> **WHAT IS REQUIRED**: Each line of the data below that contains "Ataşehir" must be copied.

> **EXERCISE MATERIAL**:
________________

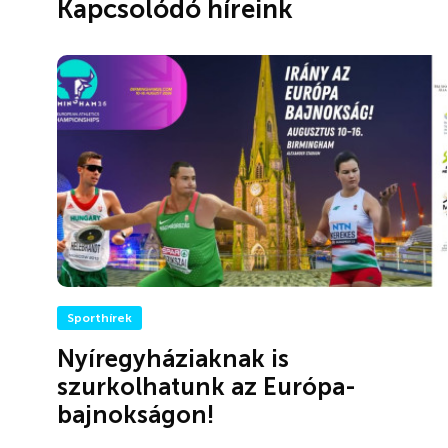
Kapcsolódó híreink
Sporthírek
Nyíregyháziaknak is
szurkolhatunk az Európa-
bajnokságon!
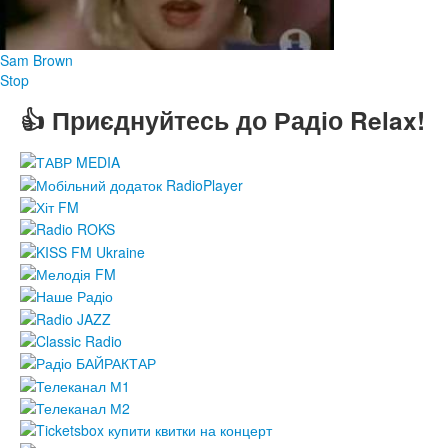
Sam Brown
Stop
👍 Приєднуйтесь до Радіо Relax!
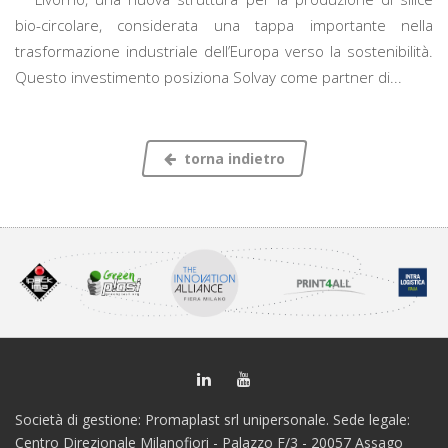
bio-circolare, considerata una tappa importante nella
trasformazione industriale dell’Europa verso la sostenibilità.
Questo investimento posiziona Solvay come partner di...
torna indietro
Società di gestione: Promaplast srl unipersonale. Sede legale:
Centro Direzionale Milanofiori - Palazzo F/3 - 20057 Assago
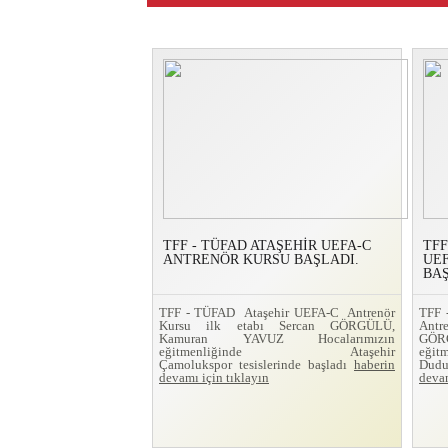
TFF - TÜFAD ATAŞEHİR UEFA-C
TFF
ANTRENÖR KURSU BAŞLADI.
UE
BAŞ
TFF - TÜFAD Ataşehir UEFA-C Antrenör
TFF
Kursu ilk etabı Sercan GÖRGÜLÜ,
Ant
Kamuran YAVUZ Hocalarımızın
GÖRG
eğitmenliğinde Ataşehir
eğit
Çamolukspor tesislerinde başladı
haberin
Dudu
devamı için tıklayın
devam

________________

> **THE ANSWER**:
TFF - TÜFAD Ataşehir UEFA-C Antrenör
eğitmenliğinde Ataşehir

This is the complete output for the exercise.